The era of “New Vogue” music has arrived. As soon as you press play and listen to the first track off The White House Band’s latest album, Renaissance, the typical hip-hophead is thrown down a musical rabbit hole where everything is unexpected and unfamiliar. It’s soon clear that Renaissance isn’t your normal hip-hop album.
“I try to make music that does not fit into just one genre,” David E. Beats, WHB’s one and only member, explained to me in an interview for Gozamos. “I feel like music should just be the song of your soul, regardless of your skin color or ethnicity. So I just make music that sounds dopesauce to me.”
The guitar-totting 24-year-old D.C. native, now doing his thing in N.Y.C., has created a new sound he’s dubbed “New Vogue,” a genre of music shaped by the artist’s own influences – pop, underground rock and, of course, hip hop.
“New Vogue is a new genre for the genre-less,” he tells me. “It gives a name to a lot of the tunes that are coming out nowadays.”

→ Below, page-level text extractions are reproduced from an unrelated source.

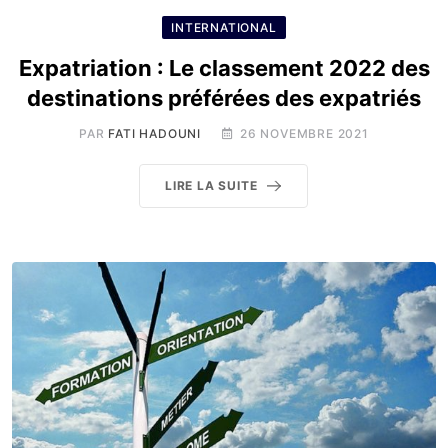
INTERNATIONAL
Expatriation : Le classement 2022 des
destinations préférées des expatriés
PAR
FATI HADOUNI
26 NOVEMBRE 2021
LIRE LA SUITE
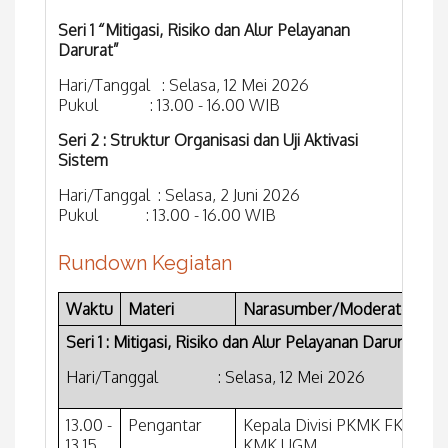
Seri 1 “Mitigasi, Risiko dan Alur Pelayanan
Darurat”
Hari/Tanggal : Selasa, 12 Mei 2026
Pukul : 13.00 - 16.00 WIB
Seri 2 : Struktur Organisasi dan Uji Aktivasi
Sistem
Hari/Tanggal : Selasa, 2 Juni 2026
Pukul : 13.00 - 16.00 WIB
Rundown Kegiatan
Waktu
Materi
Narasumber/Moderator
Seri 1 : Mitigasi, Risiko dan Alur Pelayanan Darurat
Hari/Tanggal : Selasa, 12 Mei 2026
13.00 -
Pengantar
Kepala Divisi PKMK FK-
13.15
KMK UGM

The genre-less style of the music is immediately obvious once you play a track off Renaissance. It’s confusing at first. You’re not quite sure what Beats’ trying to get at. But then you realize that he’s just trying to make good music, the kind of music he likes to listen to, the kind of music he wants to hear more of.
The production is impressive throughout and unlike anything the average hip-hop listener is used to. The track “A Lover and A Friend,” with its guitar beat, is sure to make anyone bob their head. (And isn’t that what good hip-hop music is supposed to do?) “Dream,” one of the many other guitar-laced instrumentals on the album, is single-versed but expresses a positive message. There’s a surprise guest on “Ghost” – hip-hop saint Tupac Shakur – and the beat is a hypnotic form of psychedelic hip hop. Beats jams out on the song “Have It All,” a Jimi-styled rock track featuring New York City-based group Gangstagrass.

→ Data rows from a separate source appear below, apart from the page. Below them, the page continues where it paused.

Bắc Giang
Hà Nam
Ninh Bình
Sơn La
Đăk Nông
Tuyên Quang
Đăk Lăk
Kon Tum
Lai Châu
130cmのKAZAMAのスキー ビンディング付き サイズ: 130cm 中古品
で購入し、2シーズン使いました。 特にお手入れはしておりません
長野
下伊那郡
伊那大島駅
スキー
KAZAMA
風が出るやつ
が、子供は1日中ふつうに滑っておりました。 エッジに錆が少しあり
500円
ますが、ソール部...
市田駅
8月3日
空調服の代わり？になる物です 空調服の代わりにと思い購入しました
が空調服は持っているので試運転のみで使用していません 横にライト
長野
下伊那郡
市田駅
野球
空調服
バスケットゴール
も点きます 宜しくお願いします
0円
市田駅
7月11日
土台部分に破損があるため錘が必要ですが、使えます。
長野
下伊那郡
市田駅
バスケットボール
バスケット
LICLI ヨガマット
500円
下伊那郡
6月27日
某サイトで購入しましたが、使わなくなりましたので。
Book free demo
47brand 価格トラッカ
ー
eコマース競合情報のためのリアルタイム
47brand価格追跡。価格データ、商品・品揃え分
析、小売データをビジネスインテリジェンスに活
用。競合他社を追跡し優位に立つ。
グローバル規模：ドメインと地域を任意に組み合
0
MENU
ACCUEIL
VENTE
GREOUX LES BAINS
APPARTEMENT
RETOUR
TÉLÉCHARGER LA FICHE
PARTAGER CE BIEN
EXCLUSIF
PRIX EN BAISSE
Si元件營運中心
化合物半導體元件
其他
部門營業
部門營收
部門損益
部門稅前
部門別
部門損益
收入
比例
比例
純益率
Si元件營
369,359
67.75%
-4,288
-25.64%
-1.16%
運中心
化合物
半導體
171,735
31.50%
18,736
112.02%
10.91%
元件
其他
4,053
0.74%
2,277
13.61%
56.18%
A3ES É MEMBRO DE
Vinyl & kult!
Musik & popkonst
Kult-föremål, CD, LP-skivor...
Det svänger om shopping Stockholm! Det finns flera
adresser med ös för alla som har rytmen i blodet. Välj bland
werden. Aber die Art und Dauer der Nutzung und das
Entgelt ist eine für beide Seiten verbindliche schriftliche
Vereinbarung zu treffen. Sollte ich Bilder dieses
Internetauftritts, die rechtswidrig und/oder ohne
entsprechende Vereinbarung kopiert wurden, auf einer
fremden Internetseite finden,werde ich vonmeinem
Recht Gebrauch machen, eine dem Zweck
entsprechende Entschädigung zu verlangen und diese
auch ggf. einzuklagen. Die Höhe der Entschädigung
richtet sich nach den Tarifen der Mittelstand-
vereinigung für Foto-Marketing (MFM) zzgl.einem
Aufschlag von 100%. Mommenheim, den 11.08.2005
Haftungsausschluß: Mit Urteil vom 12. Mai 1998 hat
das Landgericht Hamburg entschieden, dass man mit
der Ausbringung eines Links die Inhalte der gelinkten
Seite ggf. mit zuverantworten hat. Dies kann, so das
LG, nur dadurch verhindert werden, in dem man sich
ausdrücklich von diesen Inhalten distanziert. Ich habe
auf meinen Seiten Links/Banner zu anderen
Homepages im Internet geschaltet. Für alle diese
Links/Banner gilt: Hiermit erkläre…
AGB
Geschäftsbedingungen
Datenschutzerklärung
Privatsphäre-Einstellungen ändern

The best track on the Renaissance overall – at least one of the best – has to be “Heavy.” The song fills the ear with a smooth combo of violins and percussion, and the instrumental cuts out at the beginning of each verse, leaving only the sound of Beats’ voice, clear and firm.
“Spirit” comes across as Beats’ homage to Carlos Santana. The song features long electric guitar solos, what some people might call “smoky room” music. I call it “laying on the bed on a Sunday afternoon” music. Whatever it is, it’s good music..

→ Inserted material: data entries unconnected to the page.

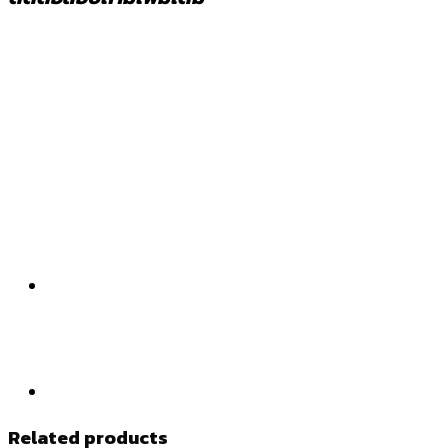
Related products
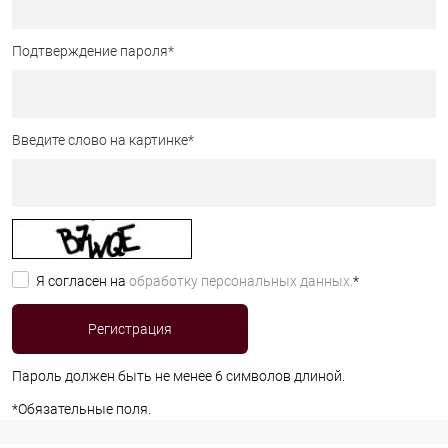
Подтверждение пароля
*
Введите слово на картинке
*
Я согласен на
обработку персональных данных.
*
Пароль должен быть не менее 6 символов длиной.
*
Обязательные поля.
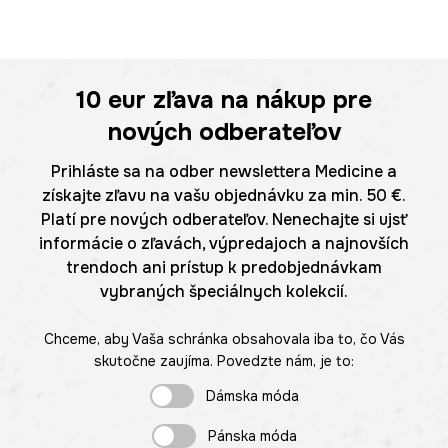
10 eur
zľava na nákup pre
nových odberateľov
Prihláste sa na odber newslettera Medicine a
získajte zľavu na vašu objednávku za min. 50 €.
Platí pre nových odberateľov. Nenechajte si ujsť
informácie o zľavách, výpredajoch a najnovších
trendoch ani prístup k predobjednávkam
vybraných špeciálnych kolekcií.
Chceme, aby Vaša schránka obsahovala iba to, čo Vás
skutočne zaujíma. Povedzte nám, je to:
Dámska móda
Pánska móda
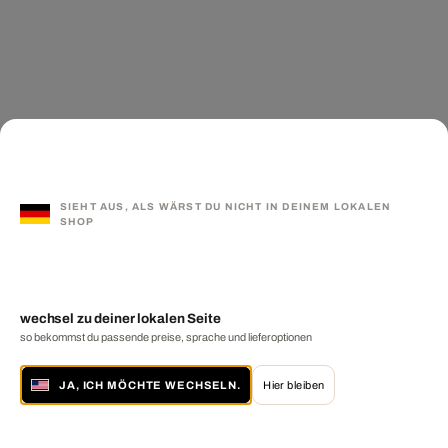
SIEHT AUS, ALS WÄRST DU NICHT IN DEINEM LOKALEN
SHOP
wechsel zu deiner lokalen Seite
so bekommst du passende preise, sprache und lieferoptionen
JA, ICH MÖCHTE WECHSELN.
Hier bleiben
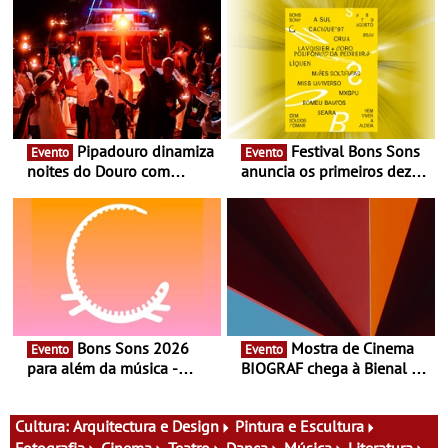
Pipadouro dinamiza
Festival Bons Sons
Evento
Evento
noites do Douro com
anuncia os primeiros dez
experiência exclusiva de
nomes do cartaz
vinho, gastronomia e
música
Bons Sons 2026
Mostra de Cinema
Evento
Evento
para além da música -
BIOGRAF chega à Bienal de
Cinema, conversas,
Cerveira este verão -
percursos, oficinas,
Documentário, ensaio
atividades para toda a
fílmico e práticas artísticas
Cultura:
Arquitectura e Design
Pintura e Escultura
família e muito mais
Fotografia
Cinema
Teatro
Dança
Música
Literatura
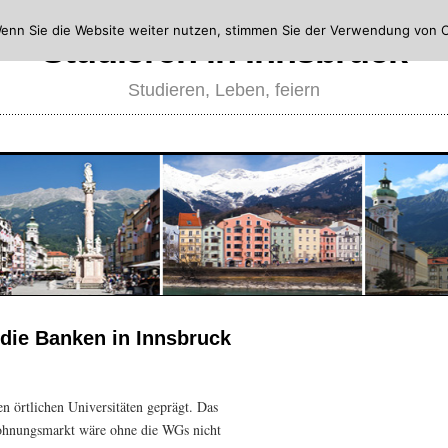
enn Sie die Website weiter nutzen, stimmen Sie der Verwendung von C
Studieren in Innsbruck
Studieren, Leben, feiern
die Banken in Innsbruck
en örtlichen Universitäten geprägt. Das
Wohnungsmarkt wäre ohne die WGs nicht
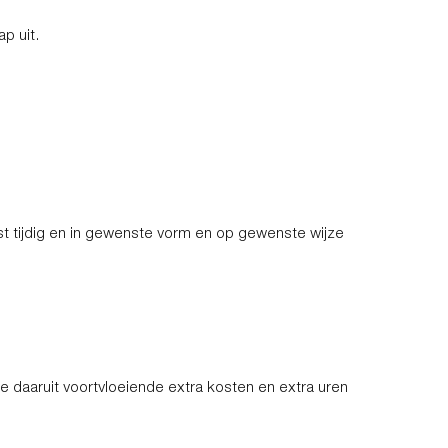
p uit.
st tijdig en in gewenste vorm en op gewenste wijze
 daaruit voortvloeiende extra kosten en extra uren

Admittedly, lyricists won’t find much in Renaissance. Beats’ lyrics tend to be drastically simplistic and, at times, unimaginative. There’s a few good punchlines and catchy hooks. It could be said of him that Beats is a much better producer than he is a MC.
But the appeal of the album lies most clearly in this new style of music he’s named New Vogue, which is on full display in every track and challenges standard notions of hip-hop music. It’s like Kanye on acid – and I mean that in the best way.
At the very least, the inspired beats on Renaissance are well worth the price for this trip into Wonderland.